# STM Study of Quantum Hall Isospin Ferromagnetic States of Zero Landau   Level in Graphene Monolayer

**Authors:** Si-Yu Li, Yu Zhang, Long-Jing Yin, and Lin He

arXiv: 1904.06902 · 2019-09-04

## TL;DR

This study uses atomic-scale imaging to explore quantum Hall isospin ferromagnetic states in graphene's zero Landau level, revealing spin and valley splitting behaviors and an interaction-driven density wave at charge neutrality.

## Contribution

It provides the first atomic-scale imaging of QHIFM states in graphene, demonstrating direct visualization of wavefunctions and density waves associated with these states.

## Key findings

- Valley splitting scales linearly with magnetic field.
- Spin degeneracy is lifted by magnetic fields at all fillings.
- Density wave with Kekule distortion observed at charge neutrality.

## Abstract

A number of quantum Hall isospin ferromagnetic (QHIFM) states have been predicted in the relativistic zero Landau level (LL) of graphene monolayer. These states, especially the states at LL filling factor v = 0 of charge-neutral graphene, have been extensively explored in experiment. To date, identification of these high-field broken-symmetry states has mostly relied on macroscopic transport techniques. Here, we study splitting of the zero LL of graphene at partial filling and demonstrate a direct approach by imaging the QHIFM states at atomic scale with a scanning tunneling microscope. At half filling of the zero LL (v = 0), the system is in a spin unpolarized state and we observe a linear magnetic-field-scaling of valley splitting.
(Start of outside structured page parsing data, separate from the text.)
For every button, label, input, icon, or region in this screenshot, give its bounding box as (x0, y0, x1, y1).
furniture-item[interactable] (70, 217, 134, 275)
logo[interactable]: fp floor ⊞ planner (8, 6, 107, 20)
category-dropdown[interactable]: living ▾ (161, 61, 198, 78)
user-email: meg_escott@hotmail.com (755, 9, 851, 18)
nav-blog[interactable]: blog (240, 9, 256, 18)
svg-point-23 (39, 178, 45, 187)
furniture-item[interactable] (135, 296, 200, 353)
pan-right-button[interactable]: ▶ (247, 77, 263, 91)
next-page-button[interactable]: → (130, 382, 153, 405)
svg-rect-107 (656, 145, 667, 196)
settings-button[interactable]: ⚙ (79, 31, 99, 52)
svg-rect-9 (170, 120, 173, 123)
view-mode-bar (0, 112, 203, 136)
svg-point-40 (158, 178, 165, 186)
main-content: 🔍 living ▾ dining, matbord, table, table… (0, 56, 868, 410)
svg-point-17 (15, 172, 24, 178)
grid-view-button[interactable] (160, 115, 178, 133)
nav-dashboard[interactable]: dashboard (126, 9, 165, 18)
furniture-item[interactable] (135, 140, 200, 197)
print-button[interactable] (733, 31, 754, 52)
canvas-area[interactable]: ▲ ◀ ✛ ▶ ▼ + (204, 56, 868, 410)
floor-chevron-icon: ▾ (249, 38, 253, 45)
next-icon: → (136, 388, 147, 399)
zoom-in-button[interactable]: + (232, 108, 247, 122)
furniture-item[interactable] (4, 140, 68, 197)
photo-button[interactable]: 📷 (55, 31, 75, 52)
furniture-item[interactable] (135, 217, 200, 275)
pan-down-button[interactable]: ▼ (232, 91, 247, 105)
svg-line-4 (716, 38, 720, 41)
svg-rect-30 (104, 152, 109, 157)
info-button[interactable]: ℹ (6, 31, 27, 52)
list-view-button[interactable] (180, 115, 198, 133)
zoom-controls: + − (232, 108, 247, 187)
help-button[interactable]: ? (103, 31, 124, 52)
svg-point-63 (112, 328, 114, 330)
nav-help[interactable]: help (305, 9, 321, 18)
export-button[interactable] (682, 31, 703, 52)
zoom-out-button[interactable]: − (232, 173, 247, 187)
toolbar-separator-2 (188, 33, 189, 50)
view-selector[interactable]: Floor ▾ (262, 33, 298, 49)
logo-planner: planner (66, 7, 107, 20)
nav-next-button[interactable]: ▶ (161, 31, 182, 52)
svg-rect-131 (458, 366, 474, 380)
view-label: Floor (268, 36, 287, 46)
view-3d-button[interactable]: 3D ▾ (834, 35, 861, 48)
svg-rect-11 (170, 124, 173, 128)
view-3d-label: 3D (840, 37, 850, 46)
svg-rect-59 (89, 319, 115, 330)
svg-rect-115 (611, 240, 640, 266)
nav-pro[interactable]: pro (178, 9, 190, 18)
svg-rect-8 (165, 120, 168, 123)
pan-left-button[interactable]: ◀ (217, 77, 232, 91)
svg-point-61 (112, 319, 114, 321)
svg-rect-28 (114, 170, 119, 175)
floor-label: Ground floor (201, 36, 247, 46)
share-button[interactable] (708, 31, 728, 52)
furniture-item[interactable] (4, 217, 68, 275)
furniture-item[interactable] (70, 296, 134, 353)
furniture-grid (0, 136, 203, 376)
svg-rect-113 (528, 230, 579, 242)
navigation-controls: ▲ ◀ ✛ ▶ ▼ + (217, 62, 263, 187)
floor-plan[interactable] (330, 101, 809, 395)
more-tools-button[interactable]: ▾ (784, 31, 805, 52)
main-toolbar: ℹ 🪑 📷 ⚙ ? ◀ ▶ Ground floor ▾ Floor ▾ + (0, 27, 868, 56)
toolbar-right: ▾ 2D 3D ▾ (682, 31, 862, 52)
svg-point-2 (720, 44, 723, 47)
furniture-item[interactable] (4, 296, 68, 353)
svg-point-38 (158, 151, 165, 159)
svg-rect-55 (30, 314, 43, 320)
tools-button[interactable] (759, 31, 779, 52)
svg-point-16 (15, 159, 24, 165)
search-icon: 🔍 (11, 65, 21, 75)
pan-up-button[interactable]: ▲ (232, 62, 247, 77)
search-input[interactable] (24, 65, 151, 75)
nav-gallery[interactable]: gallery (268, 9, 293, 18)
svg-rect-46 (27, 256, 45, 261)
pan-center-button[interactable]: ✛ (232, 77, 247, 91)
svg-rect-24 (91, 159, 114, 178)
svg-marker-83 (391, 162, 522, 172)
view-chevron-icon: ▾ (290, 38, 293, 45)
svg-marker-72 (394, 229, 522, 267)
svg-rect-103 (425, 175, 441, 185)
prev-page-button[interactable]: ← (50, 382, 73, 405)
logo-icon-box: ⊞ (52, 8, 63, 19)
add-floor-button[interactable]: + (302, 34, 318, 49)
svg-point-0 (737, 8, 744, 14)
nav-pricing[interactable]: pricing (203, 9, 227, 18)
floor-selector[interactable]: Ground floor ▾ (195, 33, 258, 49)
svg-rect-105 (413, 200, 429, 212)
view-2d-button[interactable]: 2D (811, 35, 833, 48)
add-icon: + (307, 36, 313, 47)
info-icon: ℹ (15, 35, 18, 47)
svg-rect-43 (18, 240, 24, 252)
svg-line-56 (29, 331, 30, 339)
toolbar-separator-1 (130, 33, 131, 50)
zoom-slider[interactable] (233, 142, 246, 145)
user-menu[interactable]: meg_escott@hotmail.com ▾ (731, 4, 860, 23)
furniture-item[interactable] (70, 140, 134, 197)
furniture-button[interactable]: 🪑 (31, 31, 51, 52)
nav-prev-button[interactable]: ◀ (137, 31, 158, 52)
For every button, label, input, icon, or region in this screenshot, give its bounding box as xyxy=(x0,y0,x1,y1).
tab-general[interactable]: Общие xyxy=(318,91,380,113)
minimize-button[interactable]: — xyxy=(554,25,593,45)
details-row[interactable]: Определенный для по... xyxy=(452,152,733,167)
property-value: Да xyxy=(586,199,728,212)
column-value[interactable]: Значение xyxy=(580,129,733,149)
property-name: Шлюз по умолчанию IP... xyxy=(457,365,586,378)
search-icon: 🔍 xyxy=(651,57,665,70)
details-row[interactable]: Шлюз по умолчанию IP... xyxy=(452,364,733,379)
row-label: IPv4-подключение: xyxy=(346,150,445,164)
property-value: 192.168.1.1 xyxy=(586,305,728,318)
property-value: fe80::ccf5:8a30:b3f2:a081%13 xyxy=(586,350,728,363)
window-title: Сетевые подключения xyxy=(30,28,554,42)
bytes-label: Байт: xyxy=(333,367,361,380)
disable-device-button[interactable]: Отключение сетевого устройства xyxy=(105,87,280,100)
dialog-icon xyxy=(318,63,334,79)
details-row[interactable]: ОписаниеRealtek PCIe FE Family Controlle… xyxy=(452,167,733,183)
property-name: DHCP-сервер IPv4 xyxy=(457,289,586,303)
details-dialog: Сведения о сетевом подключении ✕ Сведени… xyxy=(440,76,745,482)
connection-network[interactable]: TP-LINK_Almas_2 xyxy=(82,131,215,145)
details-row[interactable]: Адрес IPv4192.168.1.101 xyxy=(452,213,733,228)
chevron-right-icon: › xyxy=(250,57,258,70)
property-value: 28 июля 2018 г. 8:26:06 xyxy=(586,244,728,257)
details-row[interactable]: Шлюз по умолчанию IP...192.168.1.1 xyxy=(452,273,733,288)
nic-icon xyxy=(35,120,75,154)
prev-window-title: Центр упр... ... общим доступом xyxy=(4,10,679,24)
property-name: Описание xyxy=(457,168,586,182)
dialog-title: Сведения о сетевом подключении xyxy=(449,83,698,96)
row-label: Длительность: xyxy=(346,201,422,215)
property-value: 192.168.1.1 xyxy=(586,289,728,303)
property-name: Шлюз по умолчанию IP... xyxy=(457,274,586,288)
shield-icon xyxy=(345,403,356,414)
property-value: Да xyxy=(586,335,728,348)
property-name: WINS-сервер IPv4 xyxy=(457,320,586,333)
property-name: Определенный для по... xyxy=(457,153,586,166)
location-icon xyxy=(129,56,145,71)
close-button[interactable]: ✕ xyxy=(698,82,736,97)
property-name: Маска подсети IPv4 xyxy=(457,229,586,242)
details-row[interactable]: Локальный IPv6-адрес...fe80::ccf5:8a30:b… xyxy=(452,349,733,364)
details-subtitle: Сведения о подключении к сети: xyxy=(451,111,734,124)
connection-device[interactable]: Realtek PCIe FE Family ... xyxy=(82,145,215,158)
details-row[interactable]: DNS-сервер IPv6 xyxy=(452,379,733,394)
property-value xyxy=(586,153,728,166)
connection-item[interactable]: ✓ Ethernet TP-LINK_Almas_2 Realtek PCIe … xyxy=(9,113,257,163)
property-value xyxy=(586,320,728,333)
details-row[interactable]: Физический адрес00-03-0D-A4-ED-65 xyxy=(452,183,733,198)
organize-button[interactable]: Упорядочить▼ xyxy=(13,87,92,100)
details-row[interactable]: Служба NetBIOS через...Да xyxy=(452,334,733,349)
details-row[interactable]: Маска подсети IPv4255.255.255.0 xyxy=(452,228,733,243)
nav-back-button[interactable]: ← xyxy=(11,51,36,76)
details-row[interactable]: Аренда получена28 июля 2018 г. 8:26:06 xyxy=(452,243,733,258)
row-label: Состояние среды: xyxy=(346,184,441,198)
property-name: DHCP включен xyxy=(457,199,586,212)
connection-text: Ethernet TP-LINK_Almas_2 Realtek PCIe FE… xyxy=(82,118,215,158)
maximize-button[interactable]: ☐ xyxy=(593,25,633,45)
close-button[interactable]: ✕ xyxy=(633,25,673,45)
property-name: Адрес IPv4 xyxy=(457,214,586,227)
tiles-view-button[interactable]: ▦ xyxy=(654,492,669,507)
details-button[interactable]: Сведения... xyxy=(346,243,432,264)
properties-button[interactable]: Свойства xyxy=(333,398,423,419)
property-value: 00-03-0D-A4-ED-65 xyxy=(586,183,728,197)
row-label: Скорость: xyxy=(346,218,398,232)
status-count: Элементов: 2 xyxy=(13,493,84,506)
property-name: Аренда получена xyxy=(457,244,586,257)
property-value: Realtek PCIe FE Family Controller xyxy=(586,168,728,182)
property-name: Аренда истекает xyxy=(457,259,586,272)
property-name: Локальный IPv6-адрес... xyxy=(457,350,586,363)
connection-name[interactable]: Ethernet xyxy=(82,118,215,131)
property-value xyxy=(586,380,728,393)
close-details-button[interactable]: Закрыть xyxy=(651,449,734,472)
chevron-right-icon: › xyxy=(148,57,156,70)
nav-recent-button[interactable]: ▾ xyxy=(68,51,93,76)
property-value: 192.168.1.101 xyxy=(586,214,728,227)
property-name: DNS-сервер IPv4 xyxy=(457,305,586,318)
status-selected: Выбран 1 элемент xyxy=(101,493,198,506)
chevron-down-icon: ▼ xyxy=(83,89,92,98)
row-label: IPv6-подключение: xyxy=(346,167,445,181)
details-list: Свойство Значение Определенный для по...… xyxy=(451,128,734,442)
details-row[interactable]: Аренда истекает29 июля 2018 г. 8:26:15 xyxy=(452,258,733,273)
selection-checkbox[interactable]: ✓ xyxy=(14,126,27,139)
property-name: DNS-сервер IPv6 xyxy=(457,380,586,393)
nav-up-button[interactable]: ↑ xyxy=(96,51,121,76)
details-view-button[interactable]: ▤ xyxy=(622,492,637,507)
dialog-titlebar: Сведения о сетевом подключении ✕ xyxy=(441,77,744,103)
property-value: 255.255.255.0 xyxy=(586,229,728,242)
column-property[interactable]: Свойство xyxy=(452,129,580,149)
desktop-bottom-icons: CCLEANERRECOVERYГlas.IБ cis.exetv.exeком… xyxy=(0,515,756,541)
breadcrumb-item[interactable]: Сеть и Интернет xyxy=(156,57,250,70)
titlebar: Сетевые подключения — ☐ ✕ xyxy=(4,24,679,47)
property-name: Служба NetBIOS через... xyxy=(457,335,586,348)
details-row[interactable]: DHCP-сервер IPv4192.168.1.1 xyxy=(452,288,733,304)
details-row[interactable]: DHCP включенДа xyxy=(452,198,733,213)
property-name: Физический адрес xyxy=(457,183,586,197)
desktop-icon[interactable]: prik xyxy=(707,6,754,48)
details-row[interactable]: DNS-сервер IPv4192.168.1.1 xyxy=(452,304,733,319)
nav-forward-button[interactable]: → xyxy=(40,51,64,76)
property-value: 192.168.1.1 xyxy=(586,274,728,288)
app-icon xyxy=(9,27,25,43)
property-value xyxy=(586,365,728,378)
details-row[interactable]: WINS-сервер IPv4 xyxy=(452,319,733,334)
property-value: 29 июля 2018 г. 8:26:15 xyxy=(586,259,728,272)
Simultaneously, the spin degeneracy in the two valleys is also lifted by the magnetic fields. When the Fermi level lies inside the spin-polarized states (at v = 1 or -1), the spin splitting is dramatically enhanced because of the strong many-body effects. At v = 0, we direct image the wavefunctions of the QHIFM states at atomic scale and observe an interaction-driven density wave featuring a Kekule distortion, which is responsible for the large gap at charge neutrality point in high magnetic fields.